Tomaremos más café?
Preocupada por el futuro del café, la cadena cafetera ha enfilado sus esfuerzos hacia el crecimiento del consumo interno, con la campaña “Toma Café”. Es decir, llegó la hora de fomentar el consumo nacional, de venderle más café al consumidor colombiano. En otras palabras, en necesario incrementar las ventas y los productores han decidido que la alternativa es invitar a los colombianos para que consuman más.
El primer problema que se advierte con la estrategia es el planteamiento de la misma, puesto que ésta no pretende darle al consumidor lo que está buscando, sino ofrecerle algo que – tal vez – no haya solicitado. De ahí que el riesgo sea grande; y prometer un crecimiento del 30% en seis años no resultará tan fácil como parece. El segundo problema es el tipo de producto al cual se le está apuntando: el objetivo es lograr que se consuma un mayor número de tazas de café, o una mayor concentración de café en el mismo número de tazas que hoy se consumen. Lo cual no deja de tener un tono impositivo. ¿Realmente el colombiano quiere tomar más tazas de café? ¿Realmente desea un café más concentrado?
Pero esto no quiere decir que la estrategia esté condenada el fracaso. De hecho no podemos establecerlo hasta que no sepamos si el colombiano está o no dispuesto a ello. Por lo tanto, es necesario preguntarnos cuál es la verdadera expectativa del colombiano con respecto a su producto emblemático. ¿Qué busca? ¿Dónde lo busca? ¿Cómo lo busca? Y ¿Cuándo lo busca? ¿Está la respuesta en una taza de café o en productos derivados?Sin embargo, me atrevo a decir que la batalla no será fácil, pues cargamos una historia – de siglos atrás – que ha descuidado al consumidor nacional, dejándolo elegir cualquier calidad y preparación del café. Dejándolo elegir, de hecho, otros tipos de bebidas. De ahí que hoy la industria esté hablando de “educar al consumidor”; en otras palabras, de asumir una tarea que tenía olvidada desde hace muchos años.

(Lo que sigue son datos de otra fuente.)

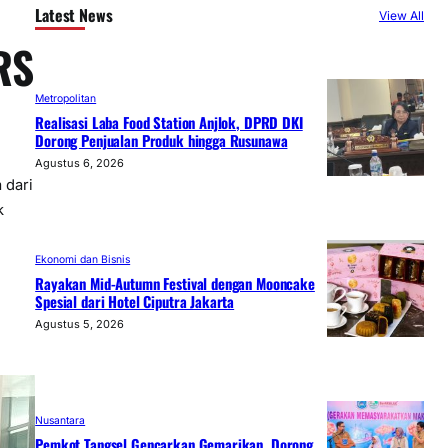
Latest News
View All
RS
Metropolitan
Realisasi Laba Food Station Anjlok, DPRD DKI
Dorong Penjualan Produk hingga Rusunawa
Agustus 6, 2026
 dari
k
Ekonomi dan Bisnis
Rayakan Mid-Autumn Festival dengan Mooncake
Spesial dari Hotel Ciputra Jakarta
Agustus 5, 2026
Nusantara
Pemkot Tangsel Gencarkan Gemarikan, Dorong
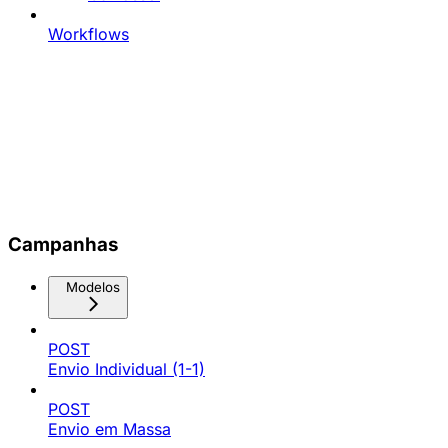
Workflows
Campanhas
Modelos
POST
Envio Individual (1-1)
POST
Envio em Massa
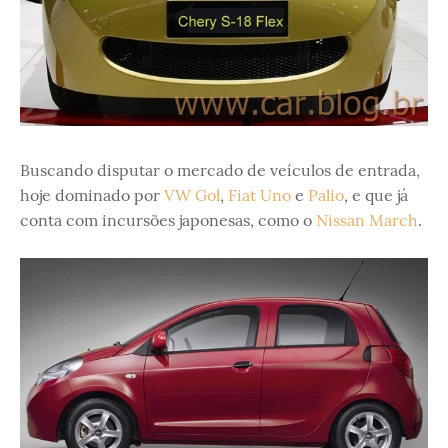
Buscando disputar o mercado de veículos de entrada,
hoje dominado por
VW Gol
,
Fiat Uno
e
Palio
, e que já
conta com incursões japonesas, como o
Nissan March
.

Tal vez, generar conciencia sobre los beneficios del café; y ahogar los mitos que se han construido en torno a él genere algún tipo de crecimiento en el consumo. Por consiguiente, es valioso, válido y necesario desmitificar los riesgos de la salud del café; pero de manera responsable, con estudios y experiencias científicas. No obstante, no está claro si dicho esfuerzo sea suficiente para alcanzar la meta del 30%.